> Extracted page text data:
****

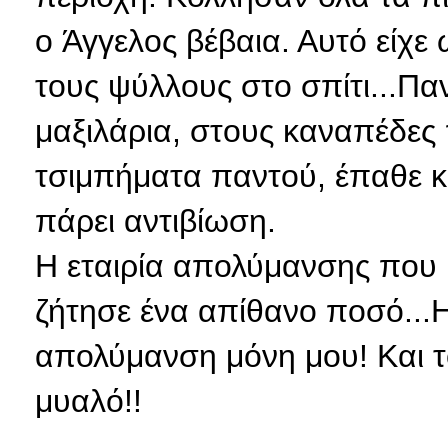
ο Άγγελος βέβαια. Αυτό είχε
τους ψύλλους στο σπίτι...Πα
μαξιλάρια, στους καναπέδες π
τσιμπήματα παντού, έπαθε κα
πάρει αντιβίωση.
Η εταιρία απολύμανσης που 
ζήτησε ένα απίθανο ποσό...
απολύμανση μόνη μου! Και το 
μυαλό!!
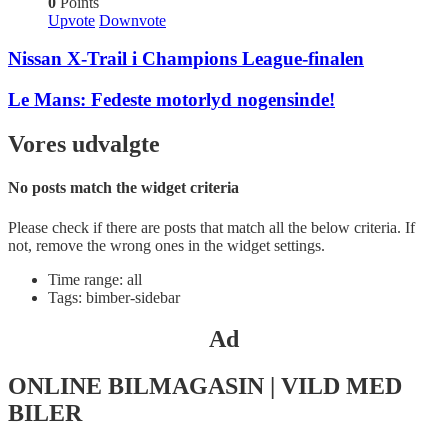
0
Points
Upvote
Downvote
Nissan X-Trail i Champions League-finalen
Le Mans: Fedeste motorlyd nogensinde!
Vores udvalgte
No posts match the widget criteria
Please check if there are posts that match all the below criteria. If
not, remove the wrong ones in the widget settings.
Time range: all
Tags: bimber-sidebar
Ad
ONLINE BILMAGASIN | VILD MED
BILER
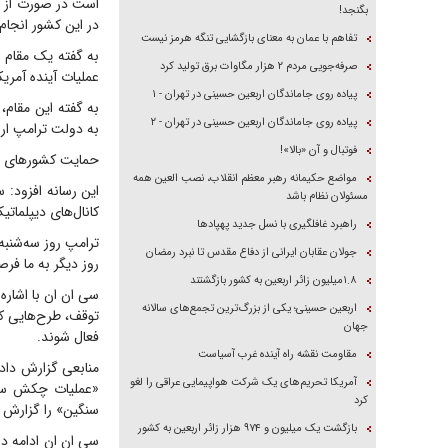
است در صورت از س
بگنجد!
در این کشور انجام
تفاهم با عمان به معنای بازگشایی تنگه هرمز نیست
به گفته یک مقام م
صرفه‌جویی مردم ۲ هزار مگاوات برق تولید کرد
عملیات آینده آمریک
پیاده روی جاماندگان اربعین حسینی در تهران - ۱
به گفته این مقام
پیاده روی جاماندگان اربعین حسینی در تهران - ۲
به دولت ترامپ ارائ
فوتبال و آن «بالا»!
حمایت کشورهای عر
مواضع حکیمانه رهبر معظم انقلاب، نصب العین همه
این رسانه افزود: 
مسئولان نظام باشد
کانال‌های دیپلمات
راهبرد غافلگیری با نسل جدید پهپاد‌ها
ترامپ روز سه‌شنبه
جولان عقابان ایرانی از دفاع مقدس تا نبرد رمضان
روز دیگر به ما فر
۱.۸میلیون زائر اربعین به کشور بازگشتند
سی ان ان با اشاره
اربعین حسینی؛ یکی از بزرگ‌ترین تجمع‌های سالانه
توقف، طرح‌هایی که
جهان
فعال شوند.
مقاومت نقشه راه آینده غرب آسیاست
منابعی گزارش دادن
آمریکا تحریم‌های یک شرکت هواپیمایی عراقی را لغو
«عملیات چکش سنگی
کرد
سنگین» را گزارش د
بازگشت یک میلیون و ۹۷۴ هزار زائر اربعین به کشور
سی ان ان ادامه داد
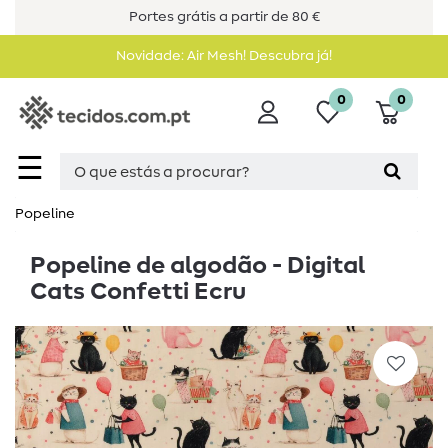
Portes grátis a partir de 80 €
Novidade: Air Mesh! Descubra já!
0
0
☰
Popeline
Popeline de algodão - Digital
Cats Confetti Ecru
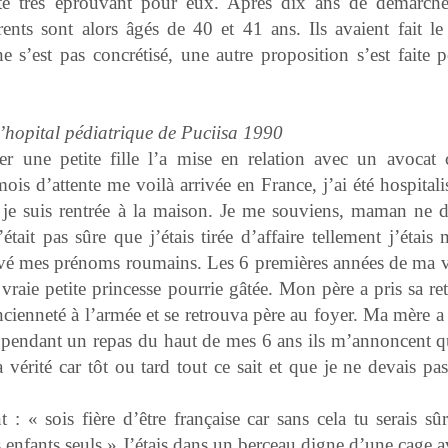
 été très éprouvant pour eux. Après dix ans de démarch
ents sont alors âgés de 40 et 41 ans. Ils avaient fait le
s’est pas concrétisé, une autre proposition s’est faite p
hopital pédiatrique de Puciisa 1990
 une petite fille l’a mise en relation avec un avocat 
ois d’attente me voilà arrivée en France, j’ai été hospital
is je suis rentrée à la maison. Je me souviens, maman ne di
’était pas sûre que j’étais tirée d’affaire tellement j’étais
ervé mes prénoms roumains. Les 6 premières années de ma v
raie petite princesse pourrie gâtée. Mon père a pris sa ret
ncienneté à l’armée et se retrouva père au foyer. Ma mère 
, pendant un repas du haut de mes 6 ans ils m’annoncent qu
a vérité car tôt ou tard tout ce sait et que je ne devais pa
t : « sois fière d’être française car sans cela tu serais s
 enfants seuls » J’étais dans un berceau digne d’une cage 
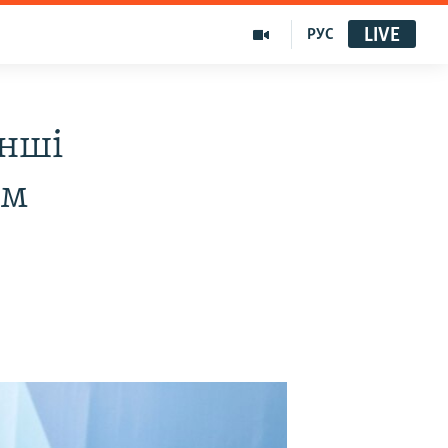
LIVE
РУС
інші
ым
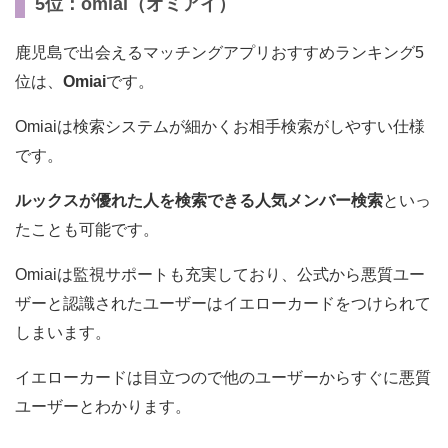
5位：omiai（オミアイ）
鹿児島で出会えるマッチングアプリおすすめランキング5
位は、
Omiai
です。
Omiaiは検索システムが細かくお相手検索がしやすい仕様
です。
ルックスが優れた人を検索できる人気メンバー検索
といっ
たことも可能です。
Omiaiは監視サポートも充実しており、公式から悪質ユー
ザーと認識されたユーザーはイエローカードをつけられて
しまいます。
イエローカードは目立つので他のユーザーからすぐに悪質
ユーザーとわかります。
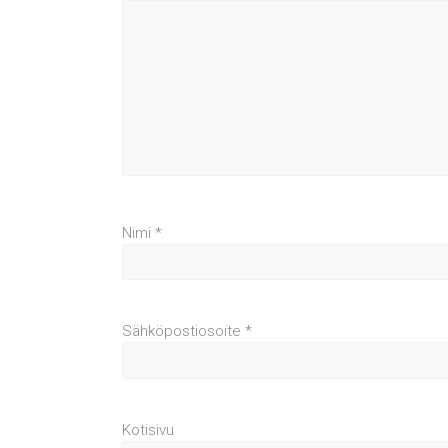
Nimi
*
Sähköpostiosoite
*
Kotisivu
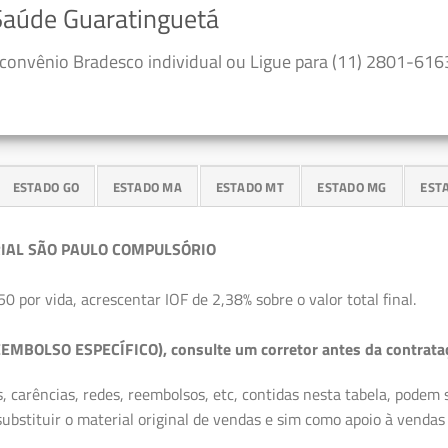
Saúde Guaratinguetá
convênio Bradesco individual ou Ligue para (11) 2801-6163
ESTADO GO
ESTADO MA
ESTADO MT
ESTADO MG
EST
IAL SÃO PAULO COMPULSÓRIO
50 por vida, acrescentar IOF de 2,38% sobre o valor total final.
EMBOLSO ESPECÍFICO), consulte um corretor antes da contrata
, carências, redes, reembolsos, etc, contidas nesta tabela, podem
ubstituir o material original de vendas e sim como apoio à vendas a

****

> Required action:
The answer must be every line from the entries above that holds the string "Popeline".

> Reply to the task:
Popeline
Popeline de algodão - Digital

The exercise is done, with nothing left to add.